Developers Aim for Non-irritating Advertising - Smartphone Development
It’s no real secret that Google’s Android platform has been underperforming when it comes to apps. Yes, Android currently reigns as the most widely used mobile platform, but its apps have failed to reach the level of success that competitor Apple has achieved for various reasons. While Google’s app efforts aren’t completely underwater as of yet, recent surveys show that it is losing the favor of developers over time.
Mobile app developers must tread a fine line when it comes to implementing advertisements into their offerings. On one hand, advertisements allow them to monetize their apps to make a profit. On the other hand, advertisements deemed to be intrusive could turn off customers altogether.
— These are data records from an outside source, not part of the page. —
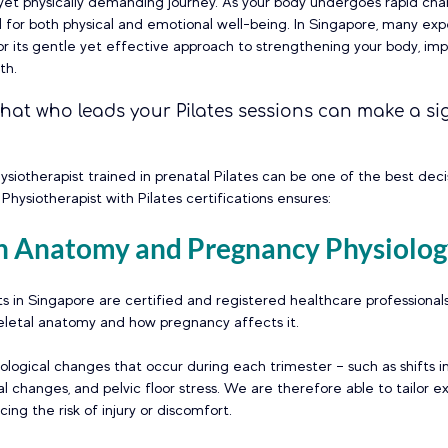
 yet physically demanding journey. As your body undergoes rapid cha
 for both physical and emotional well-being. In Singapore, many ex
or its gentle yet effective approach to strengthening your body, imp
th. 
hat who leads your Pilates sessions can make a sig
ysiotherapist trained in prenatal Pilates can be one of the best dec
Physiotherapist with Pilates certifications ensures:
 in Anatomy and Pregnancy Physiolo
ts in Singapore are certified and registered healthcare professiona
letal anatomy and how pregnancy affects it. 
ogical changes that occur during each trimester – such as shifts in 
al changes, and pelvic floor stress. We are therefore able to tailor e
ing the risk of injury or discomfort.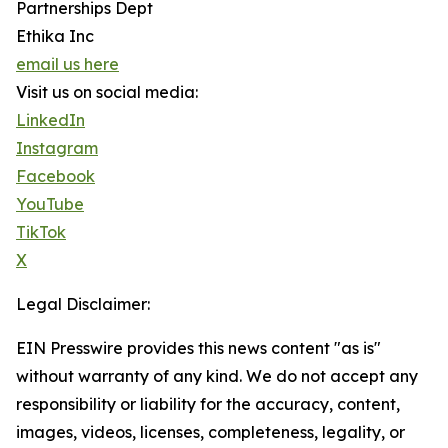
Partnerships Dept
Ethika Inc
email us here
Visit us on social media:
LinkedIn
Instagram
Facebook
YouTube
TikTok
X
Legal Disclaimer:
EIN Presswire provides this news content "as is"
without warranty of any kind. We do not accept any
responsibility or liability for the accuracy, content,
images, videos, licenses, completeness, legality, or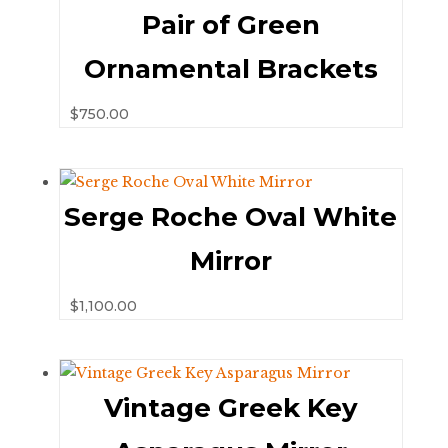
Pair of Green
Ornamental Brackets
$
750.00
Serge Roche Oval White
Mirror
$
1,100.00
Vintage Greek Key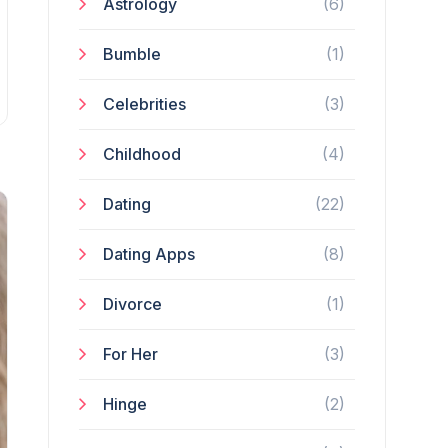
Astrology
(6)
Bumble
(1)
Celebrities
(3)
Childhood
(4)
Dating
(22)
Dating Apps
(8)
Divorce
(1)
For Her
(3)
Hinge
(2)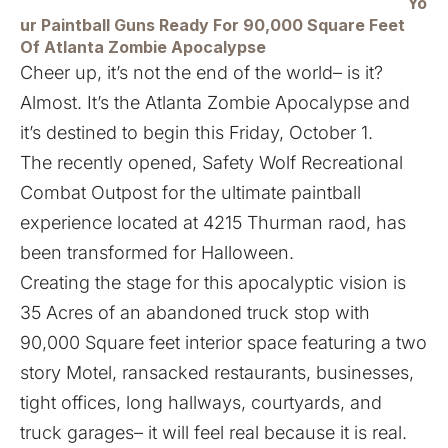
Yo
ur Paintball Guns Ready For 90,000 Square Feet
Of Atlanta Zombie Apocalypse
Cheer up, it’s not the end of the world– is it?
Almost. It’s the Atlanta Zombie Apocalypse and
it’s destined to begin this Friday, October 1.
The recently opened, Safety Wolf Recreational
Combat Outpost for the ultimate paintball
experience located at 4215 Thurman raod, has
been transformed for Halloween.
Creating the stage for this apocalyptic vision is
35 Acres of an abandoned truck stop with
90,000 Square feet interior space featuring a two
story Motel, ransacked restaurants, businesses,
tight offices, long hallways, courtyards, and
truck garages– it will feel real because it is real.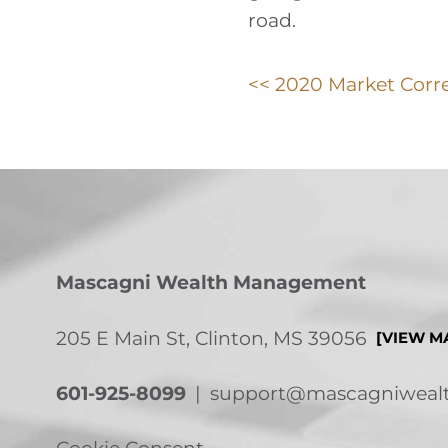
road.
<< 2020 Market Corr
Mascagni Wealth Management
205 E Main St, Clinton, MS 39056
[VIEW M
601-925-8099
|
support@mascagniweal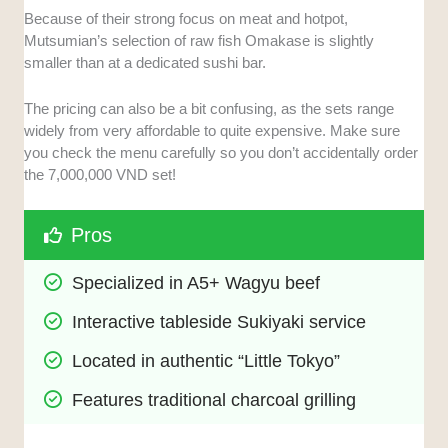
Because of their strong focus on meat and hotpot,
Mutsumian’s selection of raw fish Omakase is slightly
smaller than at a dedicated sushi bar.
The pricing can also be a bit confusing, as the sets range
widely from very affordable to quite expensive. Make sure
you check the menu carefully so you don’t accidentally order
the 7,000,000 VND set!
Pros
Specialized in A5+ Wagyu beef
Interactive tableside Sukiyaki service
Located in authentic “Little Tokyo”
Features traditional charcoal grilling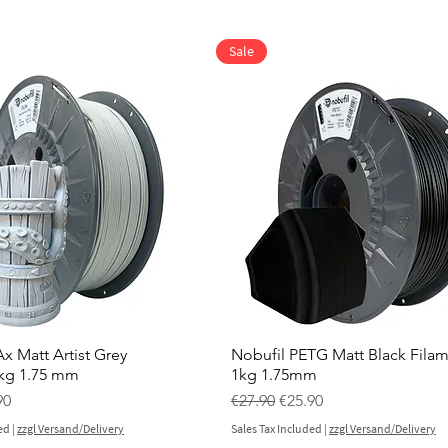
Sale
x Matt Artist Grey
Nobufil PETG Matt Black Fila
 kg 1.75 mm
1kg 1.75mm
ce
 Price
Regular Price
Sale Price
90
€27.90
€25.90
ed
|
zzgl Versand/Delivery
Sales Tax Included
|
zzgl Versand/Delivery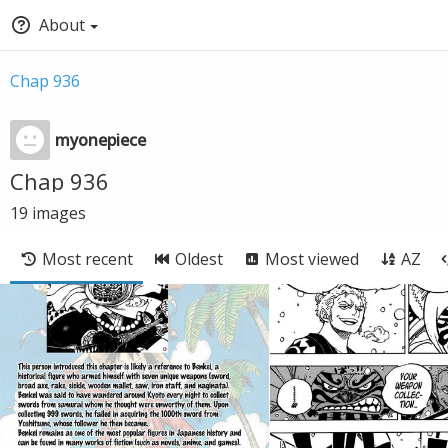
About
Chap 936
myonepiece
Chap 936
19
images
Most recent
Oldest
Most viewed
AZ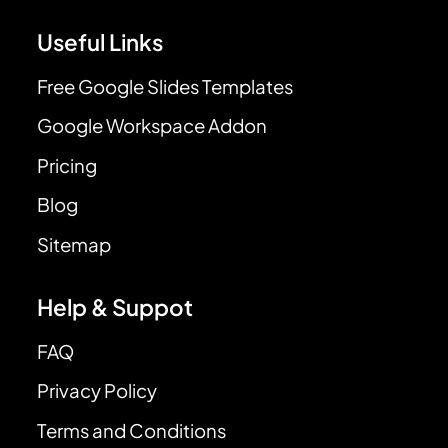
Useful Links
Free Google Slides Templates
Google Workspace Addon
Pricing
Blog
Sitemap
Help & Suppot
FAQ
Privacy Policy
Terms and Conditions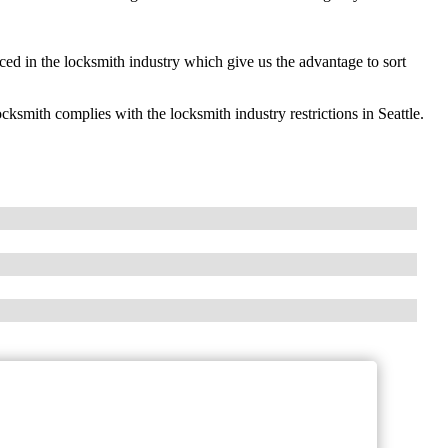
ed in the locksmith industry which give us the advantage to sort
ith complies with the locksmith industry restrictions in Seattle.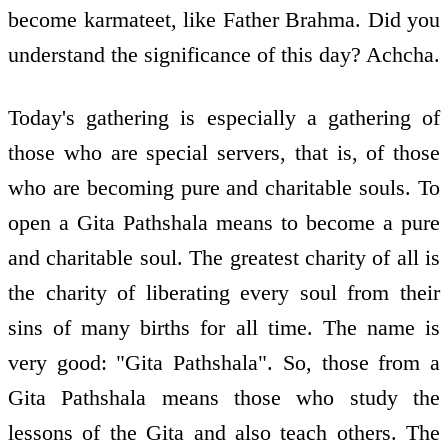
become karmateet, like Father Brahma. Did you
understand the significance of this day? Achcha.
Today's gathering is especially a gathering of
those who are special servers, that is, of those
who are becoming pure and charitable souls. To
open a Gita Pathshala means to become a pure
and charitable soul. The greatest charity of all is
the charity of liberating every soul from their
sins of many births for all time. The name is
very good: "Gita Pathshala". So, those from a
Gita Pathshala means those who study the
lessons of the Gita and also teach others. The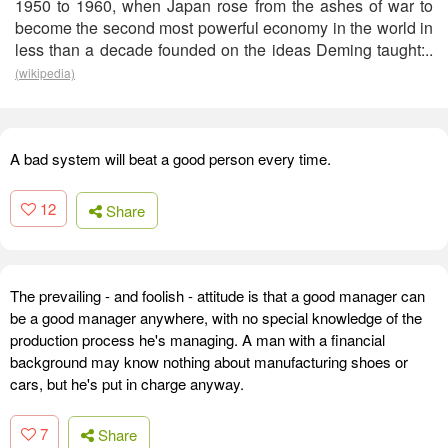
1950 to 1960, when Japan rose from the ashes of war to
become the second most powerful economy in the world in
less than a decade founded on the ideas Deming taught:..
(wikipedia)
A bad system will beat a good person every time.
12
Share
The prevailing - and foolish - attitude is that a good manager can
be a good manager anywhere, with no special knowledge of the
production process he's managing. A man with a financial
background may know nothing about manufacturing shoes or
cars, but he's put in charge anyway.
7
Share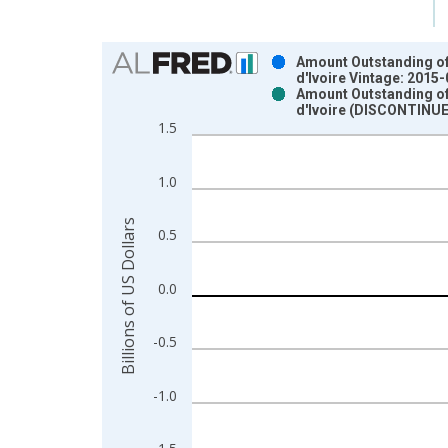
Chart
Amount Outstanding of I
d'Ivoire Vintage: 2015
Bar chart with 2 data series.
Amount Outstanding of I
d'Ivoire (DISCONTINUE
View as data table, Chart
1.5
The chart has 1 X axis displaying xAxis. Data ra
The chart has 2 Y axes displaying Billions of US D
1.0
Billions of US Dollars
0.5
0.0
-0.5
-1.0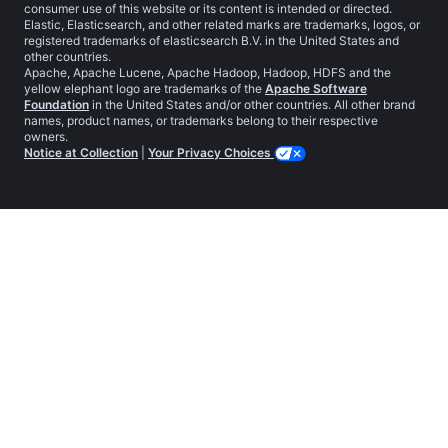
consumer use of this website or its content is intended or directed.
Elastic, Elasticsearch, and other related marks are trademarks, logos, or
registered trademarks of elasticsearch B.V. in the United States and
other countries.
Apache, Apache Lucene, Apache Hadoop, Hadoop, HDFS and the
yellow elephant logo are trademarks of the
Apache Software
Foundation
in the United States and/or other countries. All other brand
names, product names, or trademarks belong to their respective
owners.
Notice at Collection
|
Your Privacy Choices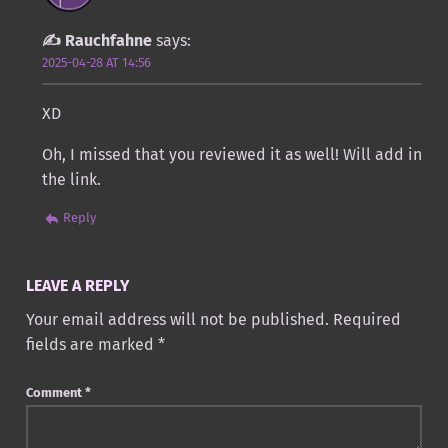
Rauchfahne
says:
2025-04-28 AT 14:56
XD
Oh, I missed that you reviewed it as well! Will add in
the link.
Reply
LEAVE A REPLY
Your email address will not be published.
Required
fields are marked
*
Comment
*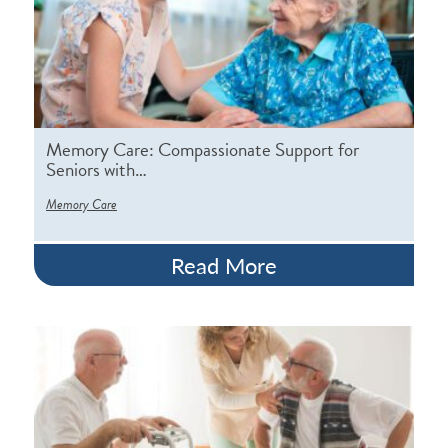
Memory Care: Compassionate Support for
Seniors with…
Memory Care
Read More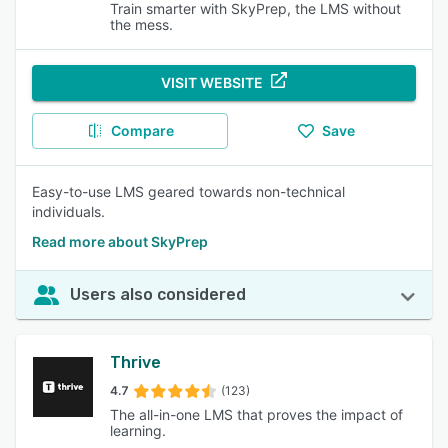
Train smarter with SkyPrep, the LMS without
the mess.
VISIT WEBSITE
Compare
Save
Easy-to-use LMS geared towards non-technical
individuals.
Read more about SkyPrep
Users also considered
Thrive
4.7
(123)
The all-in-one LMS that proves the impact of
learning.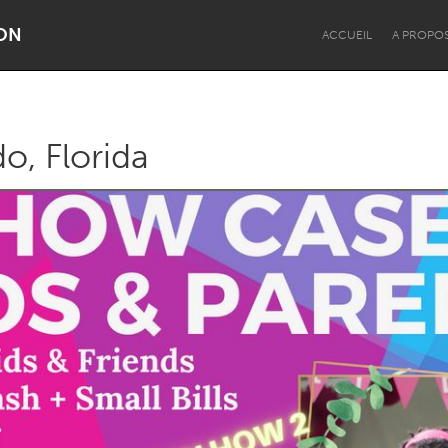
ON
ACCUEIL
A PROPO
o, Florida
Dragon Dreaming
On the Water
Lake Mac
Lower Hunter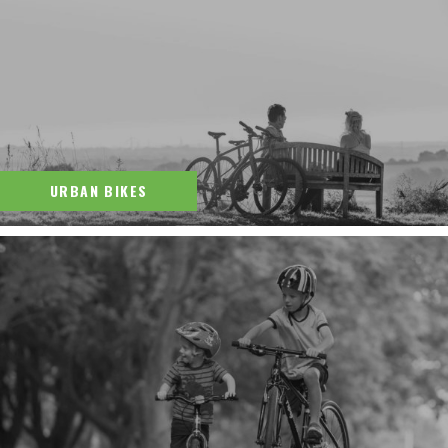
URBAN BIKES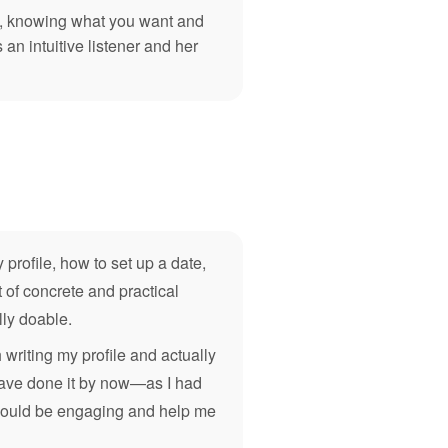
re, knowing what you want and
an intuitive listener and her
 profile, how to set up a date,
 of concrete and practical
lly doable.
writing my profile and actually
d have done it by now—as I had
n would be engaging and help me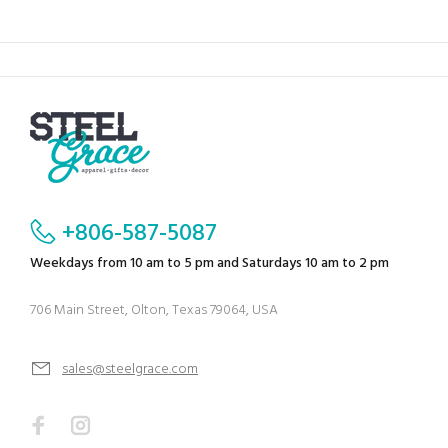
+806-587-5087
Weekdays from 10 am to 5 pm and Saturdays 10 am to 2 pm
706 Main Street, Olton, Texas 79064, USA
sales@steelgrace.com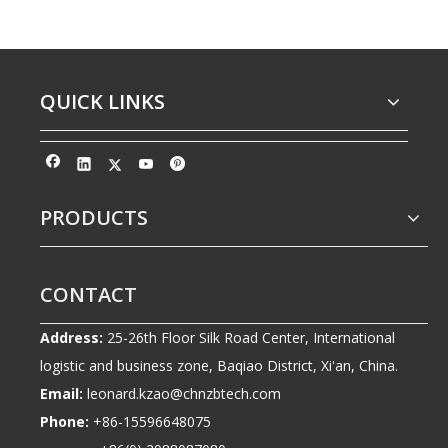
QUICK LINKS
PRODUCTS
CONTACT
Address:
25-26th Floor Silk Road Center, International
logistic and business zone, Baqiao District, Xi'an, China.
Email:
leonard.kzao@chnzbtech.com
Phone:
+86-15596648075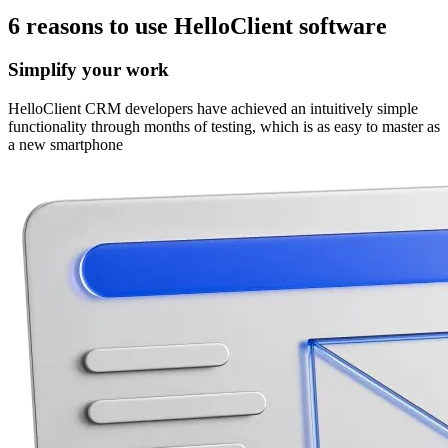
6 reasons
to use
HelloClient software
Simplify your work
HelloClient CRM developers have achieved an intuitively simple
functionality through months of testing, which is as easy to master as
a new smartphone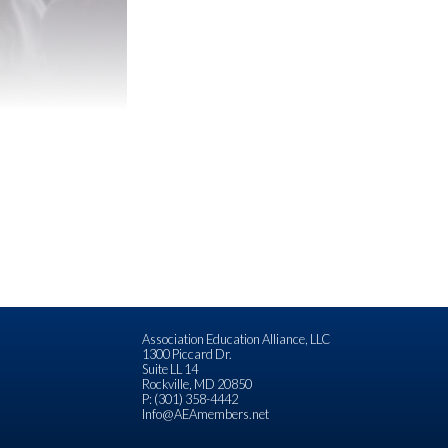
Association Education Alliance, LLC
1300 Piccard Dr.
Suite LL 14
Rockville, MD 20850
P: (301) 358-4442
Info@AEAmembers.net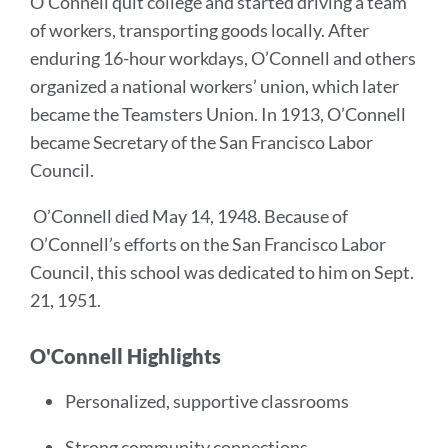
O’Connell quit college and started driving a team
of workers, transporting goods locally. After
enduring 16-hour workdays, O’Connell and others
organized a national workers’ union, which later
became the Teamsters Union. In 1913, O’Connell
became Secretary of the San Francisco Labor
Council.
O’Connell died May 14, 1948. Because of
O’Connell’s efforts on the San Francisco Labor
Council, this school was dedicated to him on Sept.
21, 1951.
O'Connell Highlights
Personalized, supportive classrooms
Strong community connections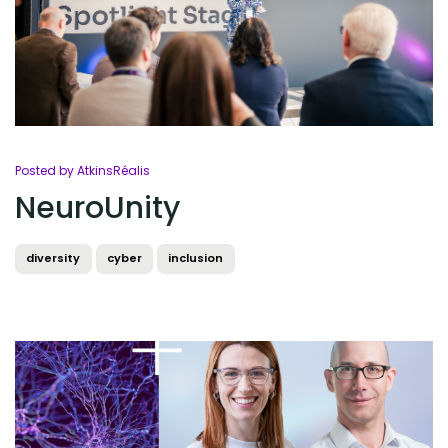
Posted by AtkinsRéalis
NeuroUnity
diversity
cyber
inclusion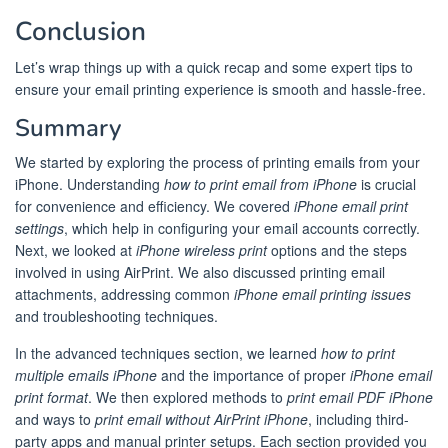
Conclusion
Let’s wrap things up with a quick recap and some expert tips to
ensure your email printing experience is smooth and hassle-free.
Summary
We started by exploring the process of printing emails from your
iPhone. Understanding
how to print email from iPhone
is crucial
for convenience and efficiency. We covered
iPhone email print
settings
, which help in configuring your email accounts correctly.
Next, we looked at
iPhone wireless print
options and the steps
involved in using AirPrint. We also discussed printing email
attachments, addressing common
iPhone email printing issues
and troubleshooting techniques.
In the advanced techniques section, we learned
how to print
multiple emails iPhone
and the importance of proper
iPhone email
print format
. We then explored methods to
print email PDF iPhone
and ways to
print email without AirPrint iPhone
, including third-
party apps and manual printer setups. Each section provided you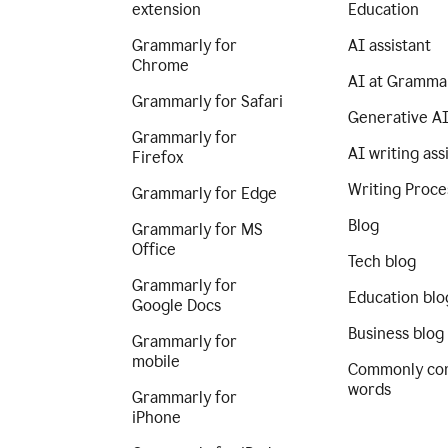
extension
Education
Grammarly for
AI assistant
Chrome
AI at Gramma
Grammarly for Safari
Generative A
Grammarly for
AI writing ass
Firefox
Writing Proce
Grammarly for Edge
Blog
Grammarly for MS
Office
Tech blog
Grammarly for
Education blo
Google Docs
Business blog
Grammarly for
mobile
Commonly co
words
Grammarly for
iPhone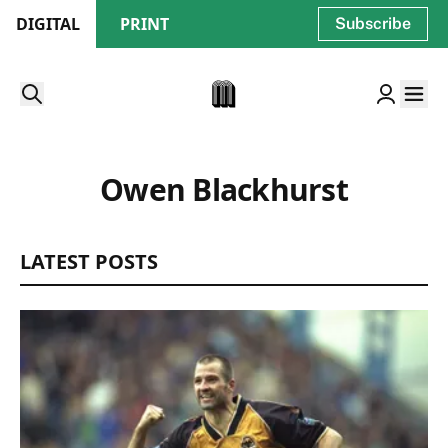
DIGITAL
PRINT
Subscribe
Owen Blackhurst
LATEST POSTS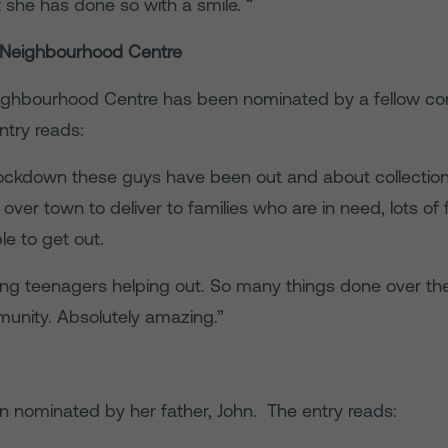
 she has done so with a smile. “
 Neighbourhood Centre
ighbourhood Centre has been nominated by a fellow c
ntry reads:
ockdown these guys have been out and about collectio
 over town to deliver to families who are in need, lots of 
le to get out.
g teenagers helping out. So many things done over the
munity. Absolutely amazing.”
 nominated by her father, John. The entry reads: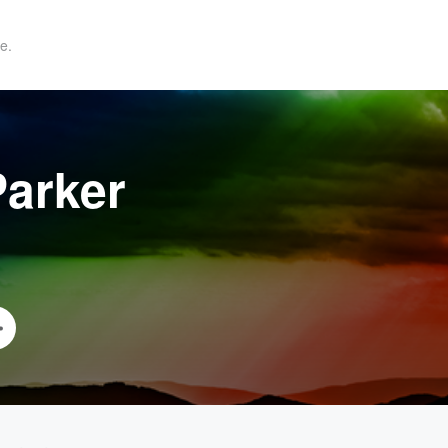
e.
arker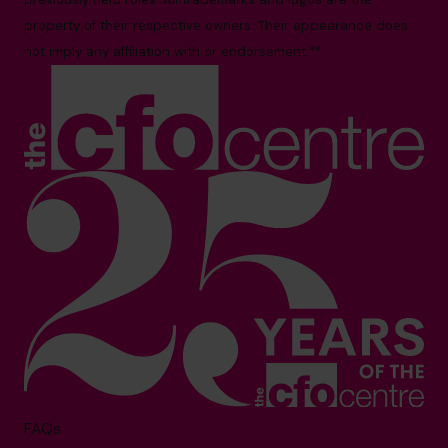
property of their respective owners. Their appearance does
not imply any affiliation with or endorsement.**
FAQs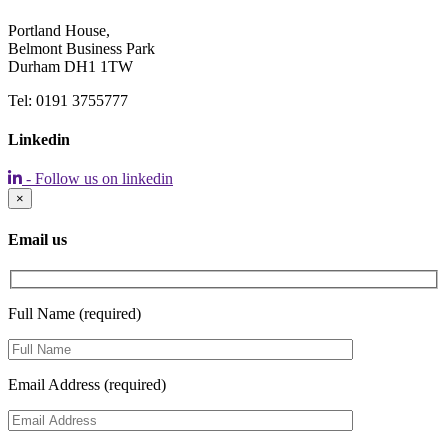
Portland House,
Belmont Business Park
Durham DH1 1TW
Tel: 0191 3755777
Linkedin
- Follow us on linkedin
×
Email us
Full Name (required)
Email Address (required)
The issue of app mobile app advertising was recently discussed by developers at the Mobile Madness conference. In terms of the best strategy, most of the panelists agreed that developers must build customer loyalty first. Building such loyalty not only comes through app downloads, but also through how useful an app is. If customers use an app on a daily or at least weekly basis, that app is more likely to be successful in the long run. Gaining a surge of downloads when an app is first released does not mean that it will continue to grow in popularity over time if it does not provide any valuable features to users.
Michael Putnam, VP of products for Jana, a mobile marketing firm, commented on the need for developing useful apps: “Companies usually say, 'We have x-million downloads,' but it really is a vanity metric and it doesn't matter. What you really care about is your monthly users. Across the board you see much more engagements in apps than what you see in the mobile web.”
Once a loyal user base is formed, the dilemma kicks in of how to capitalize off them even further. The way in which advertising is implemented is crucial. Developers must devise plans that stress the way in which advertising is delivered to ensure that customers do not lose interest or become annoyed. Meredith Flynn-Ripley, CEO of HeyWire, a free texting app, said: “Mobile advertising does intrude on the user experience. You really have to have a technology person focus on advertising and you have to manage those ad networks just like you would anything else.”
So, with mobile app advertising being such a touchy subject, how does an app developer go about including it in their offerings? The conference’s panel noted that there was no guaranteed method to use advertising without potentially annoying customers. However, Jeff Chow, CEO of app developer Spring Partners, said many companies are brainstorming on how to offer ads that actually help users instead of irritating them. “What we're trying to find out, is there a way that brands and consumer advertisers can help the consumer out instead of being the dancing mortgage guy on banner ads?” said Chow.